Friday, April 30, 2010

Lifestyles of the Well-Connected

I have to say, I walked away from this Times puff piece about the Obama administration's 20-something staffers feeling annoyed.

I'm reminded of some of the things that I hated most about college, namely the preponderance of self-absorbed, entitled douchebags. Man, I really disliked being in college (thanks for the memories, NYT). And apparently I wouldn't enjoy the O.C. D.C. much, either.

Sunday, April 4, 2010

The Basketball of Health Care Reform

With the Cavs set to take on the Celtics in Boston in a little while, I'll pose a question that may be interesting to some of you: what does the NBA have to teach us about the mechanics of the new health care law?
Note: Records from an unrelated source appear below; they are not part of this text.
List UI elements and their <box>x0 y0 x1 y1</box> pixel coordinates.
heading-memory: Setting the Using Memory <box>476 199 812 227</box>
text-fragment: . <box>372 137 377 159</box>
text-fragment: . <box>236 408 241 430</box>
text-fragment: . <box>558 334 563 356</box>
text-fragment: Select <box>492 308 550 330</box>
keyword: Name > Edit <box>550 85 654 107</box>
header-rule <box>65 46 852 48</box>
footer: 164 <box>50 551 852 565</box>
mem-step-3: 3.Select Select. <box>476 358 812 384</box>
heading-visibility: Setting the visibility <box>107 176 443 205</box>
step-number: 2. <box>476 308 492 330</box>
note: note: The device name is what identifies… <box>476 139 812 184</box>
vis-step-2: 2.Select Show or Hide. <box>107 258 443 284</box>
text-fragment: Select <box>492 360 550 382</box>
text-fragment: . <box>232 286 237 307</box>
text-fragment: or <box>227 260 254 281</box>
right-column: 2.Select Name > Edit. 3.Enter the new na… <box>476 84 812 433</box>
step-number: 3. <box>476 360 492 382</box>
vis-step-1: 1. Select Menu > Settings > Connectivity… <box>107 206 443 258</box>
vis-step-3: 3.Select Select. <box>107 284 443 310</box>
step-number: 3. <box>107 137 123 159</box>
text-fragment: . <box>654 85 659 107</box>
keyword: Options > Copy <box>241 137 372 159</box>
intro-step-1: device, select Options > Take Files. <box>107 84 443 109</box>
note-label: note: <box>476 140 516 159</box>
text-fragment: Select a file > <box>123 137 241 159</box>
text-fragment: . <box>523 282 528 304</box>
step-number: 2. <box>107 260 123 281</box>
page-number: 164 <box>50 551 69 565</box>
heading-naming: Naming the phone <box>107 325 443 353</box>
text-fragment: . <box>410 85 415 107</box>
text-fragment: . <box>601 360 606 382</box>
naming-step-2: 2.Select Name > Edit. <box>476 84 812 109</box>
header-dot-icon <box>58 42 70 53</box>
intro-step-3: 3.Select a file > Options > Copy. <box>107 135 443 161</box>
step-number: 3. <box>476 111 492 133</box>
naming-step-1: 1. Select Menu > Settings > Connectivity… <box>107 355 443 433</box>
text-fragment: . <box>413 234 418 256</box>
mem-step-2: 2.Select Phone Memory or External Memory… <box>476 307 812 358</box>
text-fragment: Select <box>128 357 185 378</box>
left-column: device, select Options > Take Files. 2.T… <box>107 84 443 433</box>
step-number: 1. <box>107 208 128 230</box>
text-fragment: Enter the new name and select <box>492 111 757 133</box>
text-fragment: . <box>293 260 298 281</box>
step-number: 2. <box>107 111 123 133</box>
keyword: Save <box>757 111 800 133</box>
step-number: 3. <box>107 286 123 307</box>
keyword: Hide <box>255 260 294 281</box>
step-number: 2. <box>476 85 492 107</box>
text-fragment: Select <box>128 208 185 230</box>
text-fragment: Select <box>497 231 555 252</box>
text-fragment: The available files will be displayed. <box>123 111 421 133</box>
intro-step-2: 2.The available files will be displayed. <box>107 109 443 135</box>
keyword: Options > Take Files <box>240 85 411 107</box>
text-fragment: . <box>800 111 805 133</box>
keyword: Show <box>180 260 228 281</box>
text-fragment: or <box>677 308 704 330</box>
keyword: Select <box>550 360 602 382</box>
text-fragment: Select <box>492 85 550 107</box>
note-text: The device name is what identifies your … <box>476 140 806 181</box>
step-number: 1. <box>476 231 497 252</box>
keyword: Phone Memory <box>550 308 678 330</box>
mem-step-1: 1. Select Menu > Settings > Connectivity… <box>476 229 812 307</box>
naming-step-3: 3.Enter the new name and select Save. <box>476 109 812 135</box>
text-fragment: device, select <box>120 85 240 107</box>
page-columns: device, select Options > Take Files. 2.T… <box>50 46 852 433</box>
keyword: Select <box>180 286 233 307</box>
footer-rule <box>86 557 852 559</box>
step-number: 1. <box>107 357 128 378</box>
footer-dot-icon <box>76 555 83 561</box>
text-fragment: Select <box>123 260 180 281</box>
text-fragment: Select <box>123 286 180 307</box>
The NBA has a salary cap ($57.7 million for this season) to keep the big market teams from buying up all the talent, a la the Yankees in major league baseball. But the NBA's cap is a soft cap, meaning teams can go over it. But if a team pulls in two big-money stars and their team payroll exceeds the cap by a certain amount, they have to pay the luxury tax (although there are enough exemptions and special cases to make the IRS blush). For this season, the luxury tax kicks in $69.92 million. If your payroll hits that, you have to pay the league a tax on every dollar above the salary cap you've gone. That money then gets distributed to teams whose payrolls come in below the cap. A little bit of redistribution to achieve an extra degree of parity between high-revenue and low-revenue teams.

What does this have to do with health care? The new law institutes the very same principle for health insurance companies. Starting in 2014, insurance companies will be subject to guaranteed issue and community rating rules. This means they can't turn people away (as in, for pre-existing conditions) and, except for certain exceptions, they can't charge people more for things that are out of their control, like gender or medical history. That's all well and good for the consumer but suppose you're an insurance company that by sheer luck of the draw ends up getting a disproportionate share of the less healthy, more expensive customers? You can't turn them away and you generally can't charge them more to make them help cover the added expense of covering them.
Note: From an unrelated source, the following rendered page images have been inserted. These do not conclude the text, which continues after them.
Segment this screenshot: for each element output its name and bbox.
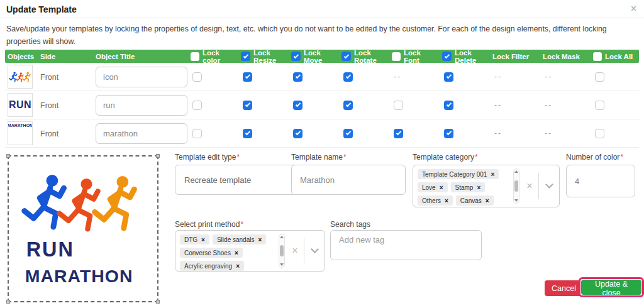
lock-cell-lock-mask: -- bbox=[538, 101, 589, 110]
modal-title: Update Template bbox=[6, 4, 77, 14]
tag-remove-icon[interactable]: × bbox=[486, 197, 489, 204]
cancel-button[interactable]: Cancel bbox=[545, 280, 583, 296]
checkbox-lock-rotate[interactable] bbox=[343, 101, 353, 110]
lock-cell-lock-filter: -- bbox=[488, 129, 538, 138]
checkbox-lock-all[interactable] bbox=[595, 101, 604, 110]
checkbox-lock-font[interactable] bbox=[394, 101, 403, 110]
template-category-multiselect[interactable]: Template Category 001×Love×Stamp×Others×… bbox=[413, 165, 560, 207]
header-checkbox-lock-move[interactable] bbox=[291, 52, 301, 61]
tag-label: Others bbox=[422, 197, 441, 204]
tag-chip: Canvas× bbox=[456, 195, 494, 206]
tag-label: Acrylic engraving bbox=[184, 263, 232, 270]
lock-properties-table: Objects Side Object Title Lock colorLock… bbox=[5, 50, 639, 148]
lock-column-header-lock-font: Lock Font bbox=[387, 49, 438, 64]
table-row: MARATHON Front ---- bbox=[5, 119, 639, 148]
lock-cell-lock-filter: -- bbox=[488, 72, 538, 82]
thumbnail-text: MARATHON bbox=[8, 123, 33, 128]
object-thumbnail: RUN bbox=[8, 93, 33, 117]
clear-selection-icon[interactable]: × bbox=[521, 165, 538, 207]
object-title-input[interactable] bbox=[96, 67, 187, 87]
print-method-multiselect[interactable]: DTG×Slide sandals×Converse Shoes×Acrylic… bbox=[175, 230, 325, 272]
template-name-label: Template name* bbox=[291, 153, 347, 162]
tag-remove-icon[interactable]: × bbox=[258, 236, 262, 243]
checkbox-lock-move[interactable] bbox=[293, 72, 303, 82]
checkbox-lock-delete[interactable] bbox=[444, 72, 453, 82]
header-checkbox-lock-resize[interactable] bbox=[241, 52, 250, 61]
tag-remove-icon[interactable]: × bbox=[440, 184, 443, 191]
tag-remove-icon[interactable]: × bbox=[491, 171, 494, 178]
lock-cell-lock-all bbox=[589, 101, 639, 110]
checkbox-lock-move[interactable] bbox=[293, 129, 303, 138]
tag-label: Stamp bbox=[455, 184, 474, 191]
checkbox-lock-rotate[interactable] bbox=[343, 129, 353, 138]
table-header-row: Objects Side Object Title Lock colorLock… bbox=[5, 50, 639, 63]
scroll-thumb[interactable] bbox=[280, 245, 284, 256]
lock-columns-header: Lock colorLock ResizeLock MoveLock Rotat… bbox=[186, 49, 639, 64]
required-asterisk: * bbox=[620, 153, 623, 162]
scroll-down-icon[interactable] bbox=[514, 199, 518, 202]
column-header-object-title: Object Title bbox=[91, 53, 186, 60]
column-header-side: Side bbox=[35, 53, 91, 60]
checkbox-lock-resize[interactable] bbox=[243, 129, 252, 138]
scroll-up-icon[interactable] bbox=[514, 170, 518, 173]
checkbox-lock-rotate[interactable] bbox=[343, 72, 353, 82]
header-checkbox-lock-rotate[interactable] bbox=[341, 52, 351, 61]
checkbox-lock-resize[interactable] bbox=[243, 101, 252, 110]
checkbox-lock-color[interactable] bbox=[192, 72, 202, 82]
tag-chip: Template Category 001× bbox=[418, 169, 499, 179]
column-header-objects: Objects bbox=[5, 53, 35, 60]
lock-cell-lock-move bbox=[287, 101, 337, 110]
lock-cell-lock-delete bbox=[438, 129, 488, 138]
template-name-input[interactable] bbox=[291, 165, 406, 195]
scroll-thumb[interactable] bbox=[514, 180, 518, 192]
lock-column-label: Lock Filter bbox=[492, 53, 529, 60]
template-preview[interactable]: RUN MARATHON bbox=[8, 155, 158, 302]
close-icon[interactable]: × bbox=[631, 3, 636, 14]
number-of-color-input[interactable] bbox=[566, 165, 635, 197]
tag-remove-icon[interactable]: × bbox=[477, 184, 480, 191]
row-side-label: Front bbox=[40, 101, 58, 110]
checkbox-lock-move[interactable] bbox=[293, 101, 303, 110]
lock-cell-lock-color bbox=[186, 101, 236, 110]
scrollbar[interactable] bbox=[513, 168, 519, 204]
header-checkbox-lock-all[interactable] bbox=[593, 52, 602, 61]
lock-column-label: Lock Move bbox=[304, 49, 337, 64]
tag-remove-icon[interactable]: × bbox=[236, 263, 240, 270]
tag-remove-icon[interactable]: × bbox=[235, 250, 238, 256]
object-title-input[interactable] bbox=[96, 95, 187, 116]
checkbox-lock-font[interactable] bbox=[394, 129, 403, 138]
scroll-down-icon[interactable] bbox=[280, 263, 284, 266]
tag-remove-icon[interactable]: × bbox=[445, 197, 448, 204]
checkbox-lock-all[interactable] bbox=[595, 72, 604, 82]
lock-cell-lock-delete bbox=[438, 101, 488, 110]
table-row: Front ------ bbox=[5, 63, 639, 91]
header-checkbox-lock-color[interactable] bbox=[191, 52, 199, 61]
clear-selection-icon[interactable]: × bbox=[286, 231, 304, 271]
object-title-input[interactable] bbox=[96, 123, 187, 144]
tag-chip: Slide sandals× bbox=[213, 234, 266, 245]
header-checkbox-lock-delete[interactable] bbox=[442, 52, 452, 61]
tag-remove-icon[interactable]: × bbox=[201, 236, 205, 243]
tag-label: Slide sandals bbox=[217, 236, 254, 243]
checkbox-lock-resize[interactable] bbox=[243, 72, 252, 82]
checkbox-lock-all[interactable] bbox=[595, 129, 604, 138]
lock-cell-lock-rotate bbox=[337, 72, 387, 82]
lock-cell-lock-move bbox=[287, 72, 337, 82]
checkbox-lock-color[interactable] bbox=[192, 101, 202, 110]
chevron-down-icon[interactable] bbox=[539, 165, 559, 207]
scroll-up-icon[interactable] bbox=[280, 236, 284, 238]
checkbox-lock-color[interactable] bbox=[192, 129, 202, 138]
checkbox-lock-delete[interactable] bbox=[444, 101, 453, 110]
checkbox-lock-delete[interactable] bbox=[444, 129, 453, 138]
selection-handle bbox=[6, 154, 10, 158]
chevron-down-icon[interactable] bbox=[304, 231, 325, 271]
tag-chip: DTG× bbox=[180, 234, 209, 245]
tag-label: Love bbox=[422, 184, 436, 191]
header-checkbox-lock-font[interactable] bbox=[392, 52, 401, 61]
update-and-close-button[interactable]: Update & close bbox=[581, 280, 641, 295]
update-template-modal: Update Template × Save/update your templ… bbox=[0, 0, 644, 308]
lock-cell-lock-font bbox=[387, 101, 438, 110]
scrollbar[interactable] bbox=[279, 234, 285, 268]
modal-header: Update Template × bbox=[0, 0, 644, 18]
search-tags-input[interactable] bbox=[330, 230, 482, 260]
Never fear. The new law contains risk adjustment mechanisms, to be implemented by the states. Insurance plans with lower than average actuarial risk--that is, a healthier and cheaper than average pool--have to pay a fee. This then gets distributed to insurance plans that have a higher than average actuarial risk--the disproportionately unhealthy, more expensive pools. So no insurer gets unduly penalized for accepting sicker people into its pool.

If lower than average actuarial risk plans were NBA teams, they'd be the ones that luck out and get multiple superstars on their team, hitting the luxury tax threshold. Of course, in the world of health insurance that translates into fewer sick people drawing benefits. Higher than average actuarial risk plans are those teams whose payrolls check in under the cap, garnering them luxury tax payments.

All right, it's tip-off. Go Cavs.

Saturday, April 3, 2010

Friday, April 2, 2010

Counting

You may have heard that certain "Tea Party" types--and even a U.S. Congress(wo)man or two--are deathly afraid of the attack on liberty known as the U.S. Census. They're convinced that questions about, say, race are not something the government has any reason to ask and thus it must be unconstitutional (generally defined among that crowd as "something with which I disagree). The question of where in the Constitution it says the government can ask your race in the Census came up today. And, in fairness, it's an interesting question.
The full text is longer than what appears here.